Los vasallos de la carne
El rey Juan I de inglaterra era un hombre muy activo y muy eficaz. En asuntos de catre. No tenía reparos ni rubores en embestir a cualquier fémina que pasara por su campo de ardores insaciables. No se detenía en sus ansias de darle a la yema del gusto así la dama tuviera dueño. Acusado de lujurioso, no dejó escapar ni a las esposas de los servidores y amigos. El colmo de sus ardores ocurrió hacia el año de 1200 de esta era. Sin respetar el cambio de aros y la noche de bodas, raptó a Isabel de Angulema, en el cumbre momento en que ella se casaba con un tal Hugo X Lisignan. El hecho pasaría ahora por una telenovela de lloronas escenas, de truculentos capítulos, pero la cosa fue abominable porque la pobre raptada tenía escasos doce años.

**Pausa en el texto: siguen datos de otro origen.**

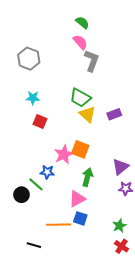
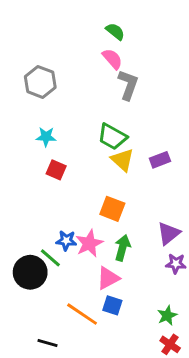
pink star: (64, 154) -> (89, 243), moved
black circle: (21, 195) -> (30, 272), size x1.5
orange line: (59, 225) -> (82, 314), turned 35

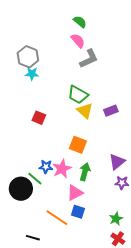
gray L-shape: (128, 85) -> (89, 59), turned 45
cyan star: (46, 137) -> (32, 74), moved

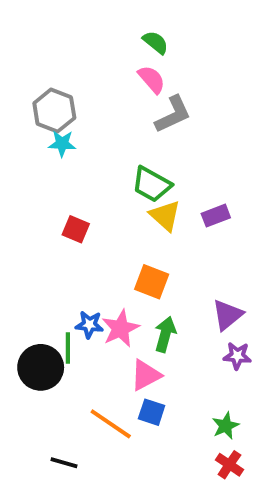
green line: (35, 179) -> (68, 348), turned 49

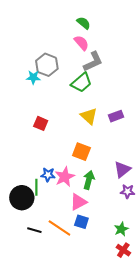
gray hexagon: (54, 111) -> (47, 65), moved
green trapezoid: (152, 184) -> (81, 83), moved, turned -70
black line: (64, 463) -> (34, 230), moved

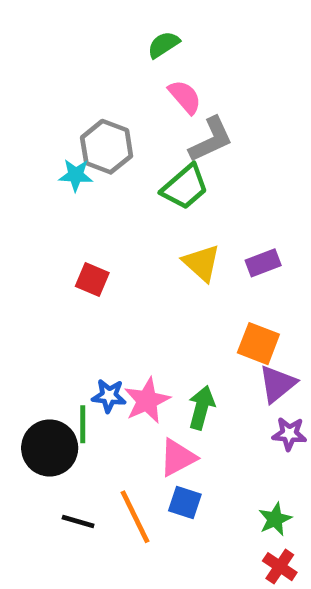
green semicircle: (84, 23) -> (164, 45), moved, turned -72
orange square: (81, 152) -> (258, 344), moved
orange line: (59, 228) -> (135, 517), turned 30

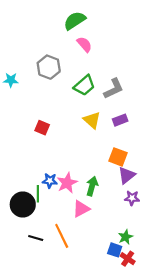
green semicircle: (164, 45) -> (75, 21), size x1.5
gray L-shape: (211, 140) -> (114, 89), moved
cyan star: (76, 175) -> (11, 80), moved
blue square: (185, 503) -> (115, 250), moved

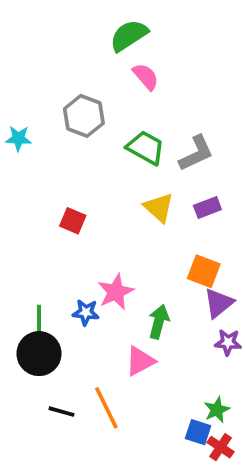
green trapezoid: (84, 85) -> (146, 148), turned -110
pink star: (67, 183) -> (116, 292), moved
green line: (38, 194) -> (39, 320), moved

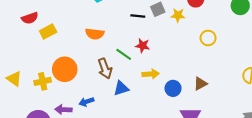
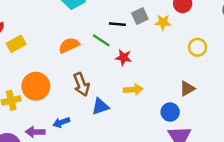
orange semicircle: (95, 34) -> (69, 45), turned 150
green line: (124, 54) -> (101, 40), moved
brown triangle: (200, 84) -> (187, 89), moved
blue circle: (173, 88) -> (170, 112), moved

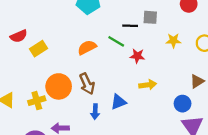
gray square: (140, 16) -> (150, 17), turned 32
yellow star: (163, 22) -> (173, 41), moved
brown arrow: (81, 84) -> (87, 84), moved
blue arrow: (61, 122) -> (95, 112), moved, turned -64

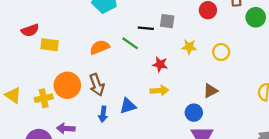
yellow rectangle: (39, 49) -> (50, 45), turned 35
red star: (137, 56) -> (160, 64), moved

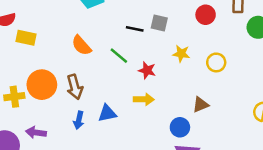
green line: (130, 43) -> (119, 56), moved
orange semicircle: (100, 47) -> (81, 45), turned -114

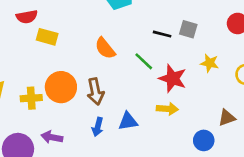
red star: (147, 70) -> (173, 78), size x1.5

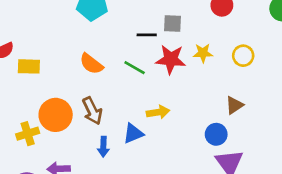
red star: (173, 78) -> (171, 59), moved
yellow arrow: (167, 109) -> (158, 112), moved

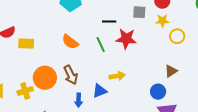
gray square: (173, 23) -> (139, 12), moved
yellow star: (203, 53) -> (162, 21), moved
green line: (135, 68) -> (101, 45), turned 35

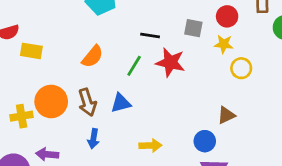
orange semicircle: (70, 42) -> (93, 56), turned -96
green line: (101, 45) -> (134, 66), turned 49
yellow arrow: (117, 76) -> (150, 145), moved
blue triangle: (100, 91) -> (121, 103), moved

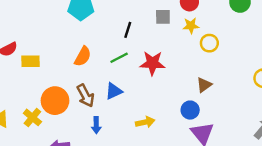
black line: (150, 36) -> (128, 30), turned -70
red star: (170, 62) -> (152, 63), moved
green line: (134, 66) -> (119, 58), turned 42
yellow cross: (22, 116) -> (32, 117), turned -30

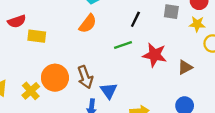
orange semicircle: (83, 56) -> (88, 24), moved
brown triangle: (204, 85) -> (185, 67), moved
blue triangle: (114, 91) -> (109, 91), moved, turned -48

El ardoroso rey inglés, en estos predios calenturientos, sería un as, un campeón. Porque de cada tres adolescentes una ya es madre. Aunque parezca mentira, un buen porcentaje de loretanos o de amazónicos le admiraría, le envidiaría por sus desmanes eróticos. Nadie repararía que esa obsesión por la carne era un escape para ocultar sus ineptitudes como la de perder territorios y de carecer de destreza militar. Ese rey inepto, si viviera ahora por acanga, en tabernas y cervecerías, haría bromas de mal gusto sobre las mujeres de cualquier edad.
El quemante soberano inglés se sentiría como en su casa en un medio donde casi todo el mundo cree que es más hombre alguien que tiene varias mujeres y numerosos hijos en incontables vientres. Esa concepción bárbara y primitiva es la clave del embarazo prematuro en esta región. El sexo como machismo, como reivindicación de vanidades heridas, como recompensa de derrotas, hace su labor. Los niños y las niñas de estas espesuras crecen en el ambiente de la esposa y la espesa, del ex y la ex, del otro y la otra, del antojero y la antojera, de la diversión de jueves a domingo. ¿Cómo no van a querer imitar a sus mayores?